また、食材は小さく切って食べる、繊維質の強い野菜や肉はやわらかく調理するなど、噛むときの負担を減らす工夫も装置が外れにくくなる上で効果が見込めます。
マウスピース矯正の場合も、装着したままの飲食は止めましょう。
熱い飲み物や硬い食品は変形や破損の可能性があるため、必ず外してから飲食しましょう。
・矯正装置を正しく扱う
マウスピース型矯正は、マウスピースを外すときに片側ずつ奥歯の内側に手や外す器具をひっかけて、ゆっくり外し、無理な力を加えないようにします。
勢いよく外すと、変形やひび割れの原因になる場合があります。
また、マウスピースはプラスチックの素材のため、熱に弱い性質があります。
熱湯で消毒せず、水や食器用洗剤を使用して優しく洗いましょう。
10日~2週間で交換するため、汚れは着きにくいですが、気になる場合には、専用のマウスピース洗浄剤を使用して消毒しましょう。
ワイヤー矯正の場合は、歯磨きのときにブラシの毛先がブラケットに強く引っかからないよう注意しましょう。
無理に力をかけると接着部分が外れやすくなります。
裏側矯正の場合も同様で、舌側は見えにくく磨きにくいため、専用の矯正用歯ブラシやタフトブラシを使うと磨きやすいです。
・決められた期間で定期的にチェック
矯正治療では、歯や装置の状態を定期的に確認・調整することが必要です。
決められた期間内に来院することはもちろん、装置の緩みや変形、
ブラケットの浮きなど少しでも気になる状態になった場合は、予約日を待たずに早めに歯科医院へ連絡しましょう。
特に裏側矯正は見えにくいため、装置が外れていても気づきにくい場合があります。
歯磨きの際に装置の状態をチェックしたり、鏡やスマホのカメラを使って定期的にチェックしたりする習慣も有効です。
・歯磨き時のポイント
矯正装置が付いていると、どうしても磨き残しが増えやすくなりますが、力任せに磨くのはやめましょう。

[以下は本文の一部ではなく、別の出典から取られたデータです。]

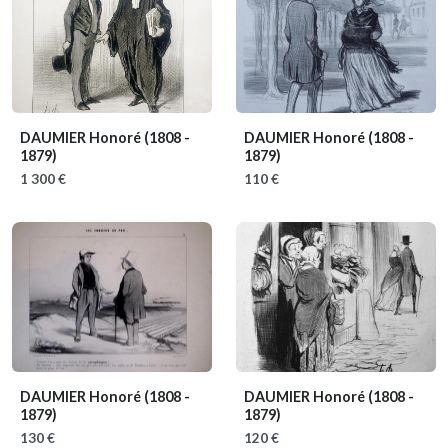
DAUMIER Honoré
(1808 -
DAUMIER Honoré
(1808 -
1879)
1879)
1 300 €
110 €
DAUMIER Honoré
(1808 -
DAUMIER Honoré
(1808 -
1879)
1879)
130 €
120 €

ブラケットやワイヤーが外れる原因になるだけでなく、歯茎を傷つけて炎症を起こす可能性があります。
歯ブラシは毛先を軽く当て、小刻みに動かしてプラークを落とす方法がおすすめです。
裏側矯正の場合は、舌側用の小さなヘッドの歯ブラシを使うと清掃しやすく、ブラケット周りはタフトブラシを使いましょう。
マウスピース矯正の場合も、毎回の着脱ごとにブラッシングとうがいを行うと清潔な状態を保てます。
矯正をきっかけにお口の中に関心を持って、正しい歯みがき方法や口内環境を整える習慣をつけましょう。
まとめ
矯正装置が外れる原因は、食事や噛み合わせの変化など日常生活の中にあります。
そのため、矯正中の食事のポイントや装置の取り扱い方を知って、スムーズに矯正治療が行えるようにしましょう。
矯正期間中の生活や気をつけるポイントについては、サポートいたしますので、気になることはお気軽にご相談ください。
また、矯正装置が外れた場合は「すぐに歯医者に連絡」「装置に触れない」という2つの基本行動が重要です。
また、応急処置として矯正用ワックスや口内炎薬を使用することで、診察までの不快感や痛みを軽減しやすくなります。
ワイヤー矯正の表側矯正・裏側矯正・マウスピース矯正など、どの方法でも装置の破損は治療計画の遅れや後戻りの原因になります。
日頃から食事や装置の扱いに気をつけ、少しでも異変を感じたら早めに歯科医院へ相談しましょう。